The situation of the prison officials in using the strip cell provided by the state and authorized by state law is thus within the holding of Pierson v. Ray.

The Supreme Court in Scheuer v. Rhodes, 416 U.S. 232, 94 S.Ct. 1683, 40 L.Ed.2d 90, considered the varying scope of qualified immunity in a broader context than Pierson v. Ray, and held:

“These considerations suggest that, in varying scope, a qualified immunity is available to officers of the executive branch of Government, the variation being dependent upon the scope of discretion and responsibilities of the office and all the circumstances as they reasonably appeared at the time of the action on which liability is sought to be based.
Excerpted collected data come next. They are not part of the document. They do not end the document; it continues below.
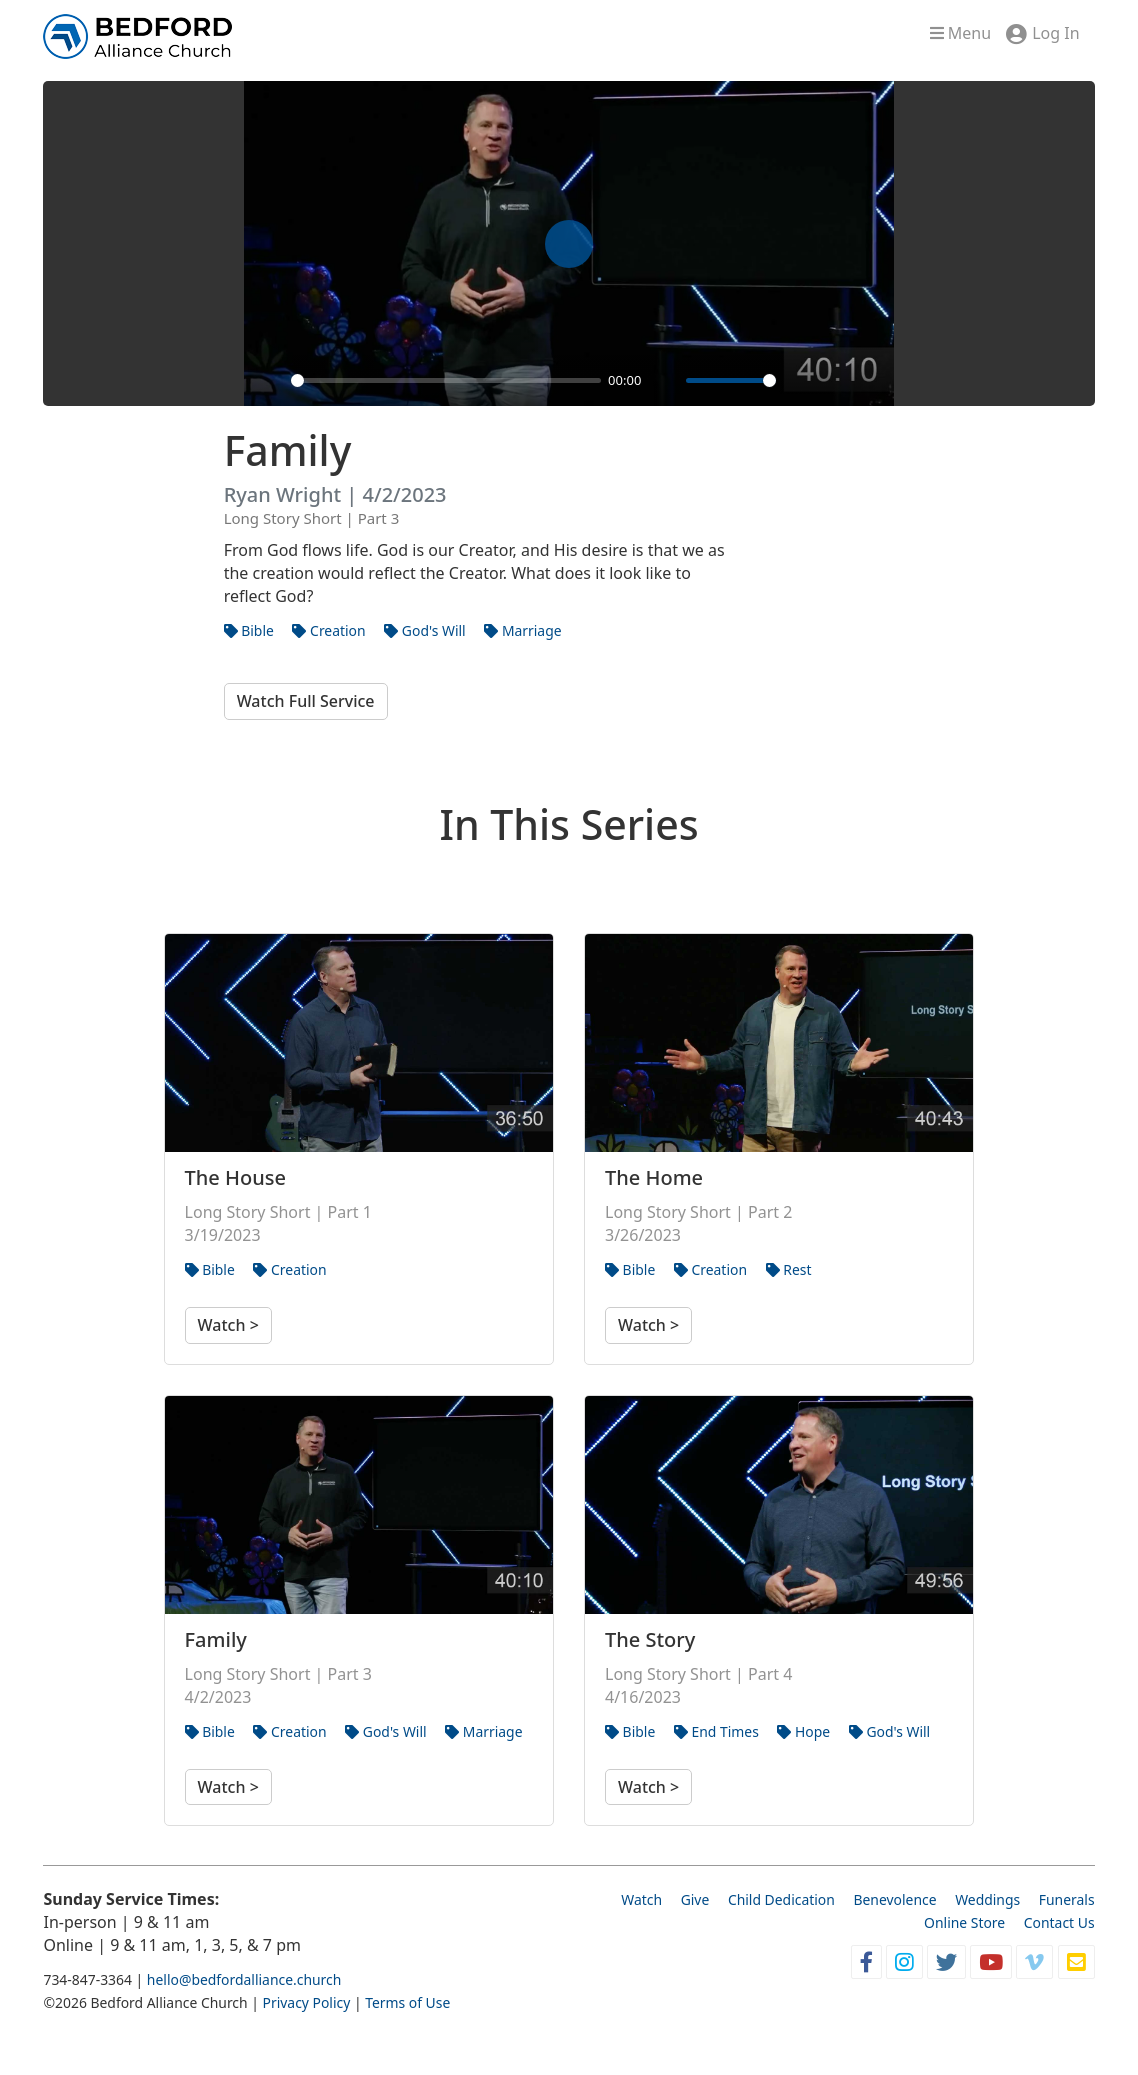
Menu (960, 33)
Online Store (964, 1922)
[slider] (446, 380)
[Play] (270, 380)
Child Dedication (781, 1899)
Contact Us (1059, 1922)
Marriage (522, 630)
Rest (789, 1269)
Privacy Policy (307, 2002)
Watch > (228, 1325)
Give (695, 1899)
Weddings (987, 1899)
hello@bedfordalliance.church (244, 1979)
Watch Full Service (306, 701)
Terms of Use (407, 2002)
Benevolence (894, 1899)
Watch (641, 1899)
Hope (803, 1731)
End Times (716, 1731)
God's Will (424, 630)
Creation (328, 630)
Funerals (1067, 1899)
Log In (1055, 33)
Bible (249, 630)
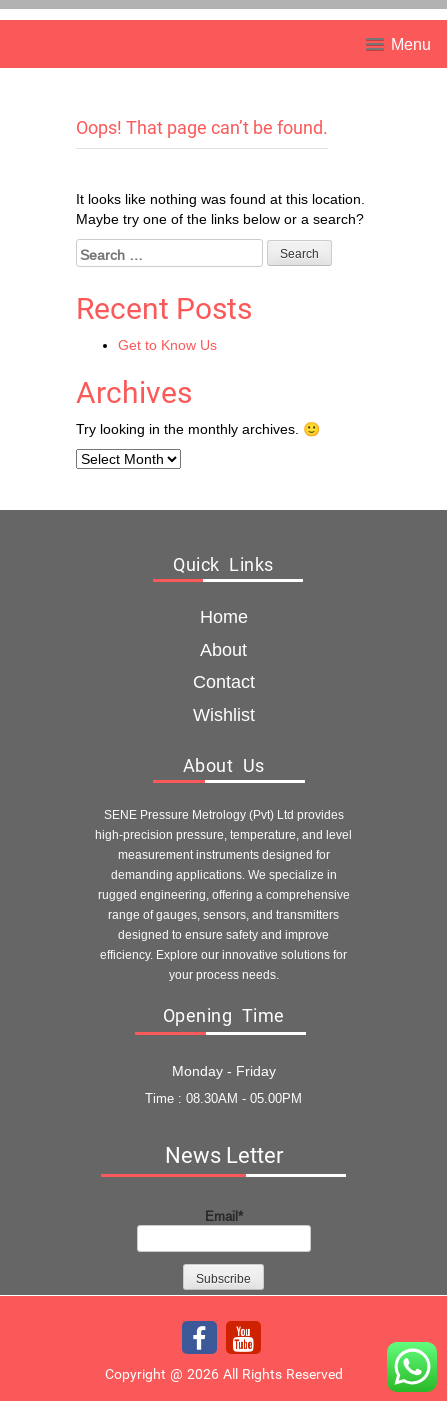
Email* (224, 1230)
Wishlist (224, 714)
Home (224, 616)
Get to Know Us (167, 345)
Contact (224, 681)
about (223, 649)
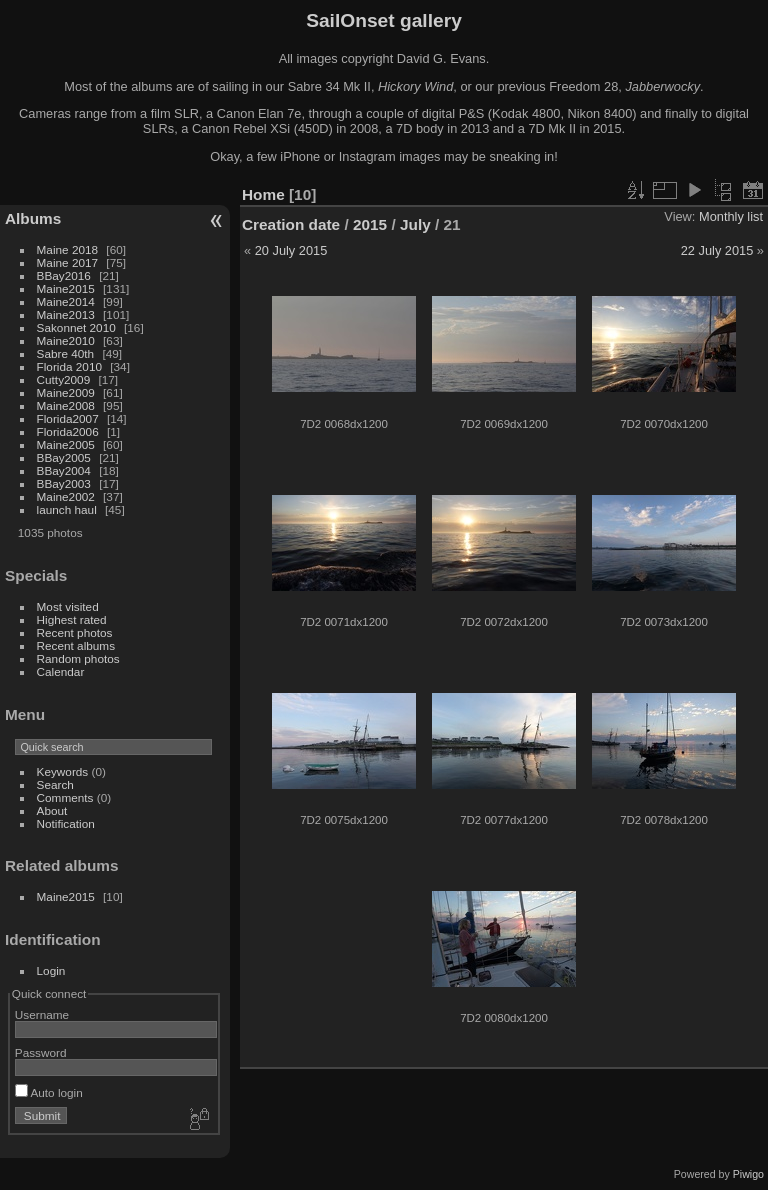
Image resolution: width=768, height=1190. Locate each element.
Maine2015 (66, 288)
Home (263, 194)
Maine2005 (66, 444)
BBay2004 (64, 470)
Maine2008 (66, 405)
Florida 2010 (69, 366)
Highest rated (72, 619)
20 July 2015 (291, 250)
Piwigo (748, 1174)
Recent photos (75, 632)
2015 (370, 224)
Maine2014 (66, 301)
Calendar (61, 671)
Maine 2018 (68, 249)
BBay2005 (64, 457)
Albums (33, 218)
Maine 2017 (68, 262)
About (52, 810)
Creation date (291, 224)
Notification (66, 823)
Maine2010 (66, 340)
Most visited (68, 606)
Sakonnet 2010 (76, 327)
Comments (65, 797)
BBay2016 (64, 275)
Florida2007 (68, 418)
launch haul (67, 509)
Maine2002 (66, 496)
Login (51, 970)
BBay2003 (64, 483)
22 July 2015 (717, 250)
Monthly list (731, 216)
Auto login (49, 1092)
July (415, 224)
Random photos (78, 658)
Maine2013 (66, 314)
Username (42, 1014)
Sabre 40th (66, 353)
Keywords (63, 771)
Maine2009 (66, 392)
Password (41, 1052)
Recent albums (76, 645)
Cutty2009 (64, 379)
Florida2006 (68, 431)
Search (55, 784)
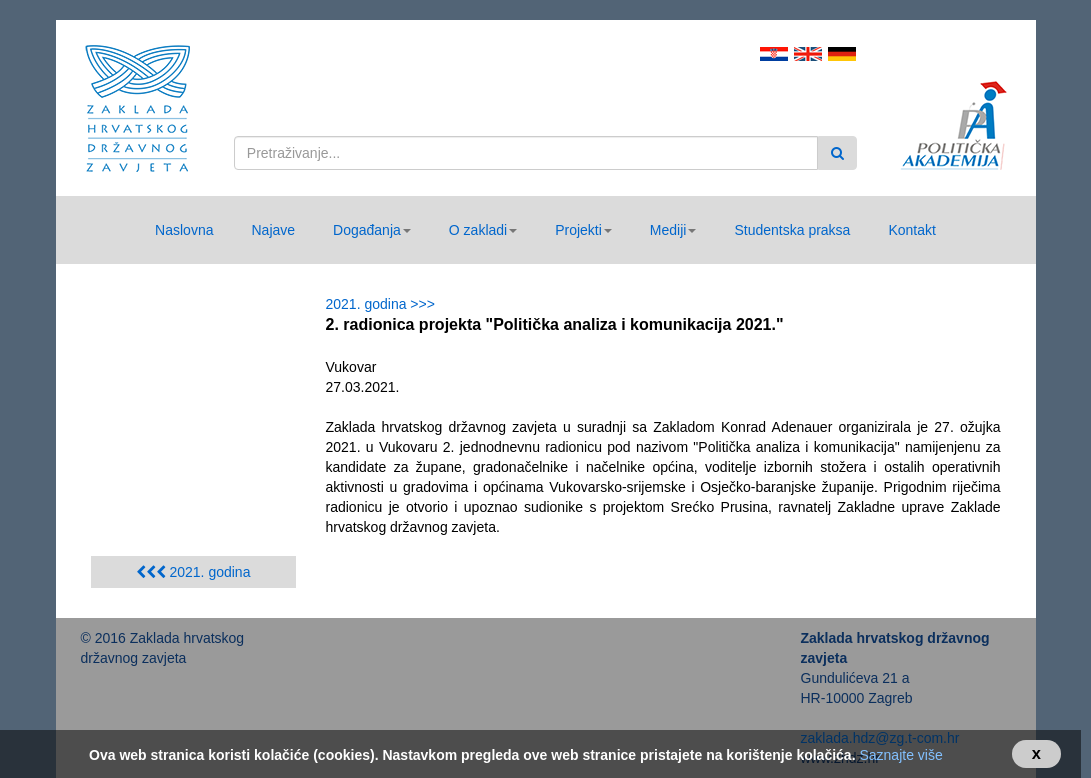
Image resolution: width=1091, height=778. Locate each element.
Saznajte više (900, 755)
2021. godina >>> (384, 304)
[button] (372, 230)
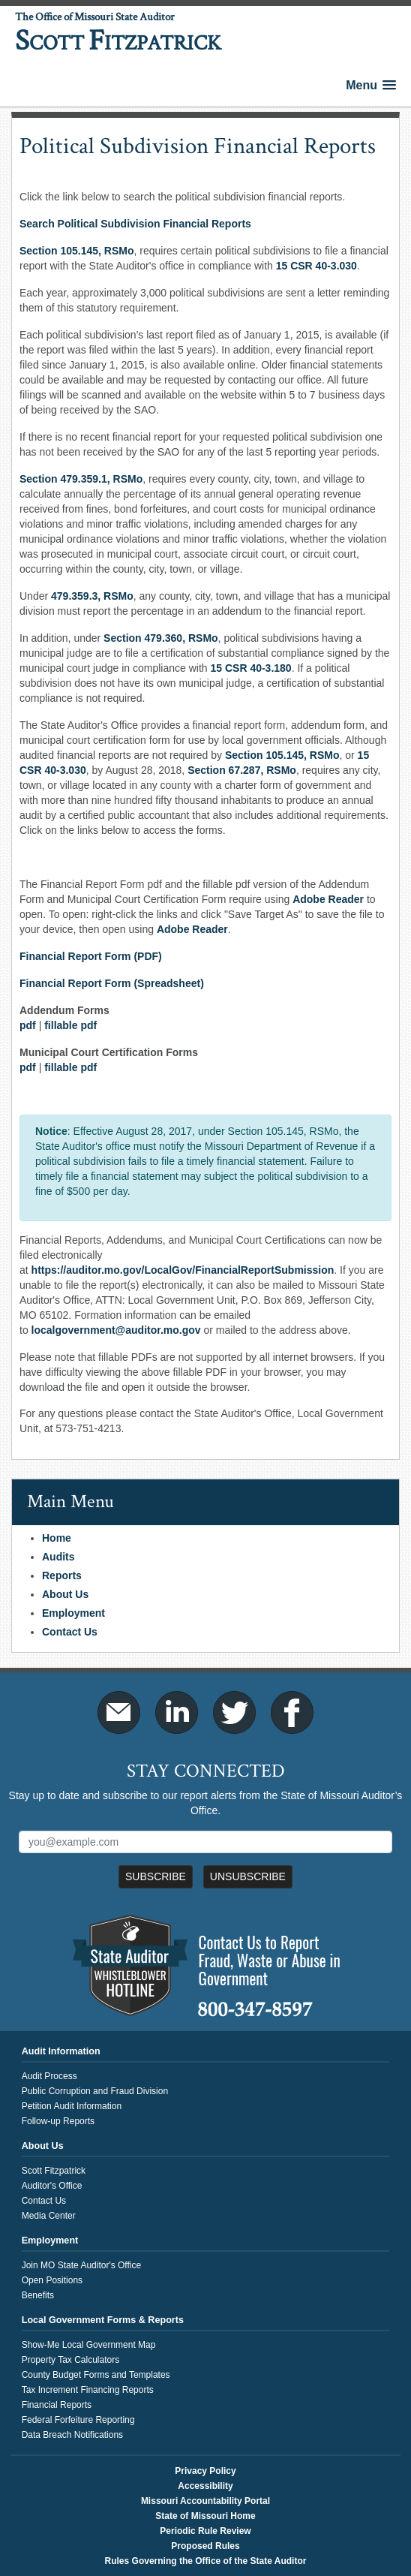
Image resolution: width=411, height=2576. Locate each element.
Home (56, 1538)
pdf (28, 1025)
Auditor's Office (52, 2185)
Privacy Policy (205, 2471)
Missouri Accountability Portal (205, 2501)
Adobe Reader (328, 899)
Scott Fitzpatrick (54, 2170)
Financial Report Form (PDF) (91, 956)
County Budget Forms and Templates (96, 2375)
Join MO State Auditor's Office (81, 2265)
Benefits (38, 2295)
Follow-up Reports (58, 2121)
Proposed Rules (205, 2546)
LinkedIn (176, 1712)
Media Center (49, 2215)
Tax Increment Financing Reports (88, 2390)
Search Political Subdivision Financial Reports (135, 224)
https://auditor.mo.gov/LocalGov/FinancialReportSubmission (183, 1270)
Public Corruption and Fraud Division (95, 2091)
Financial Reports (57, 2405)
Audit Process (49, 2076)
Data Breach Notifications (72, 2435)
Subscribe (155, 1876)
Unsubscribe (248, 1876)
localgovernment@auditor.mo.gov (116, 1330)
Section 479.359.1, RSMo (81, 479)
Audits (58, 1557)
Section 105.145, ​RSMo (282, 755)
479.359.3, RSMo (92, 596)
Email (119, 1712)
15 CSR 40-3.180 (250, 668)
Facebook (292, 1712)
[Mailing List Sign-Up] (205, 1842)
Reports (62, 1575)
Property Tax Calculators (71, 2360)
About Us (65, 1594)
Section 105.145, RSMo (77, 251)
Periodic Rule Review (205, 2531)
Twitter (234, 1712)
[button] (371, 85)
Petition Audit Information (72, 2106)
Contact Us (70, 1632)
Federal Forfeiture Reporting (78, 2420)
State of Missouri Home (205, 2516)
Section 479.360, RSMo (161, 638)
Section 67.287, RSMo (242, 770)
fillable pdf (70, 1025)
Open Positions (52, 2280)
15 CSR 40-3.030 (316, 266)
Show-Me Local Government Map (89, 2345)
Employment (73, 1613)
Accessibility (205, 2486)
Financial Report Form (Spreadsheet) (112, 983)
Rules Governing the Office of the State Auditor (206, 2561)
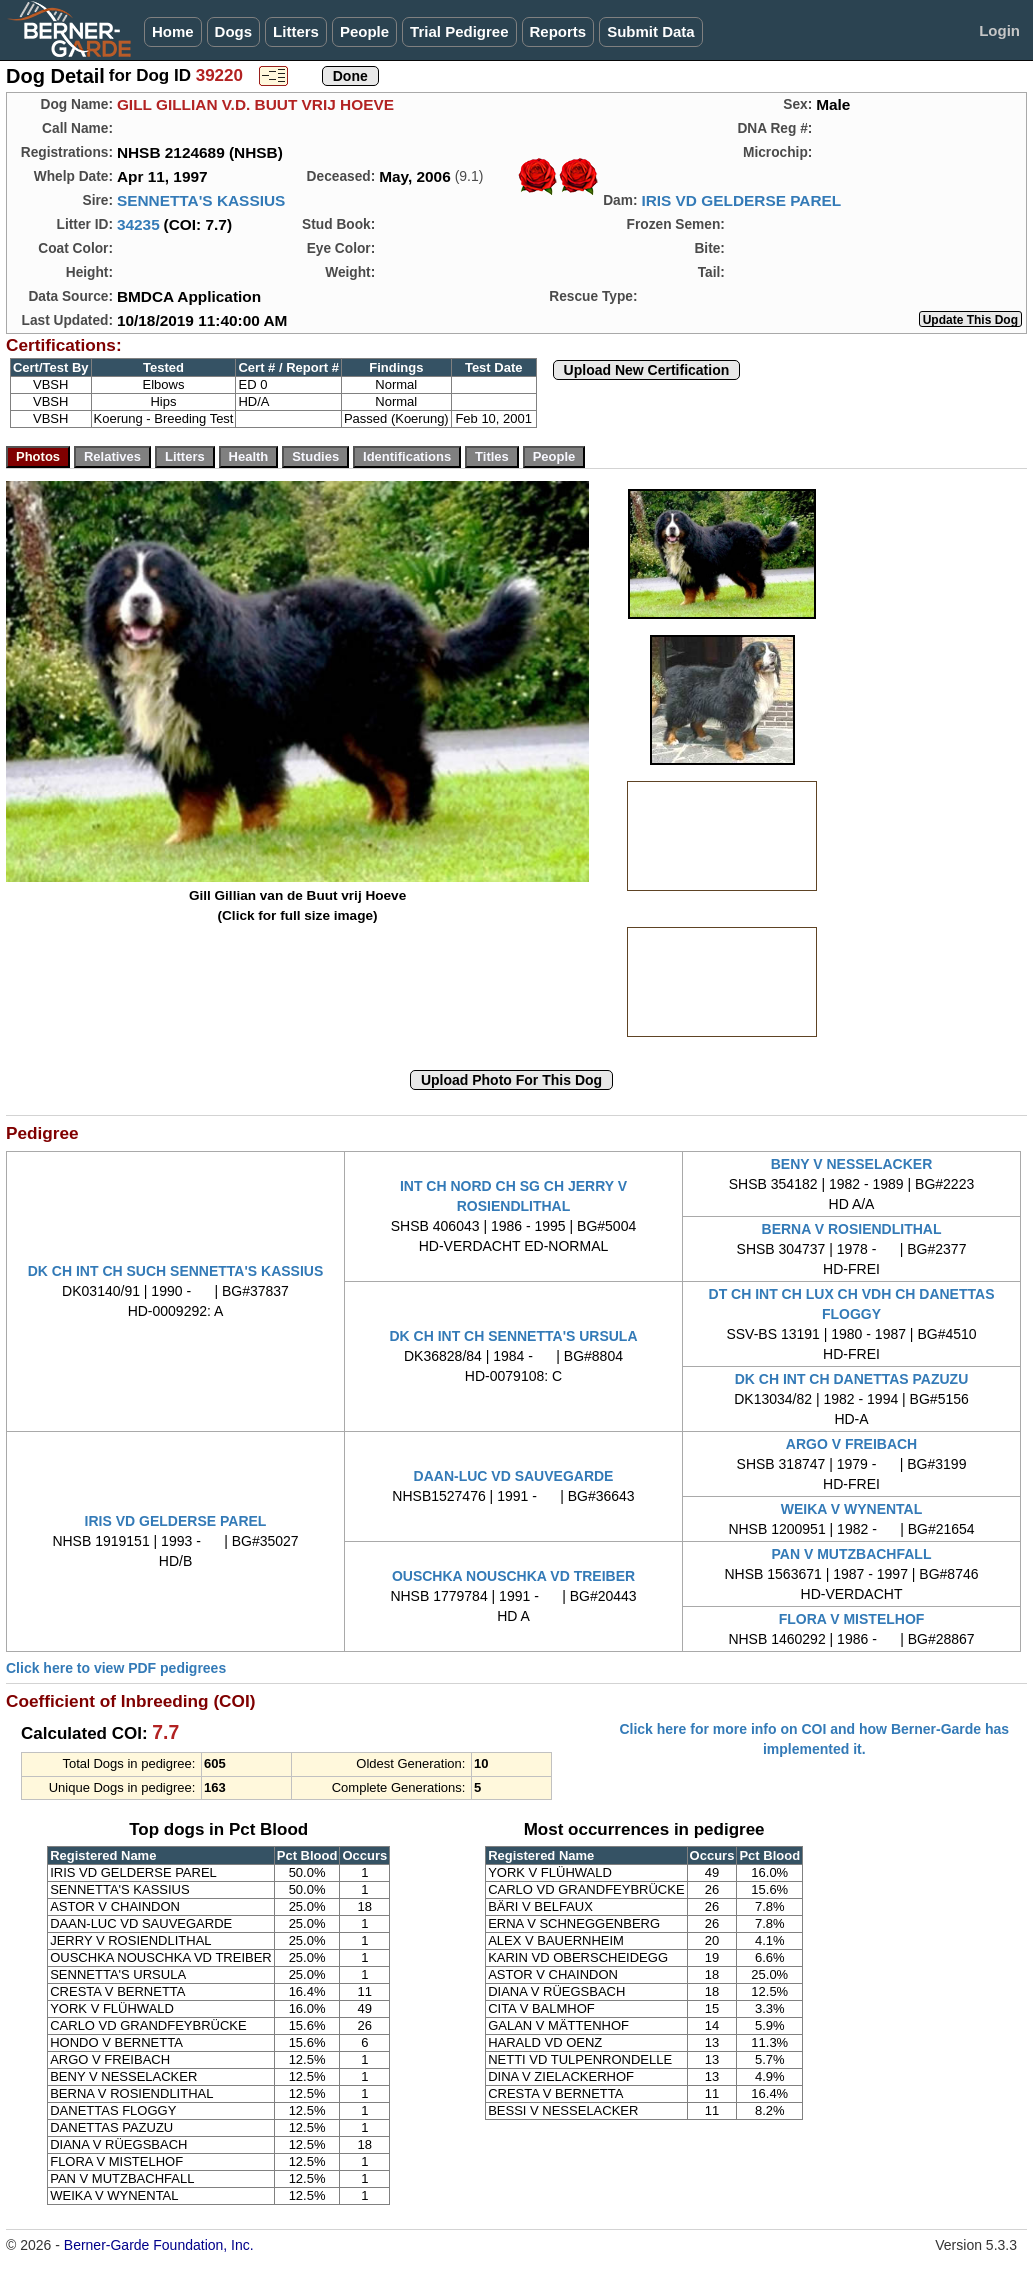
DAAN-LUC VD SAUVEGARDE (514, 1476)
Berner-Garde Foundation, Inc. (159, 2245)
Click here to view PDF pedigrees (116, 1668)
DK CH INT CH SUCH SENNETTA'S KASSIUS (176, 1271)
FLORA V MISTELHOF (852, 1619)
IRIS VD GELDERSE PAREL (741, 200)
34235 (138, 224)
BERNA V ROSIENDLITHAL (852, 1229)
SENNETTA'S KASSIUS (201, 200)
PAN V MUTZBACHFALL (852, 1554)
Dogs (234, 31)
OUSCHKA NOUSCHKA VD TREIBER (513, 1576)
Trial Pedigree (459, 31)
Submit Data (651, 31)
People (364, 31)
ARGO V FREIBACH (851, 1444)
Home (173, 31)
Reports (558, 31)
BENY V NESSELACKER (852, 1164)
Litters (296, 31)
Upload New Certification (647, 370)
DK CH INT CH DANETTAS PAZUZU (852, 1379)
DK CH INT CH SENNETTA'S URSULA (513, 1336)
It is the existence of reasonable grounds for the belief formed at the time and in light of all the circumstances, coupled with good faith belief, that affords basis for qualified immunity of executive officers for acts performed in the course of official conduct.”

The combination of scope of discretion-'-’ with reasonable grounds for belief and' good faith belief in the circumstances as they “reasonably” appeared at the time of the action is the expressed mix of factors. Scheuer v. Rhodes is a significant indicator of the good faith — reasonable grounds application to executive branch officials of a state. See also the similar factors of discretion and malice— good-faith in Smith v. Losee, 485 F.2d 334 (10th Cir.), and Williams v. Eaton, 443 F.2d 422 (10th Cir.). The consideration of the official’s evaluation of the situation facing them is equally important to the consideration of the case before us.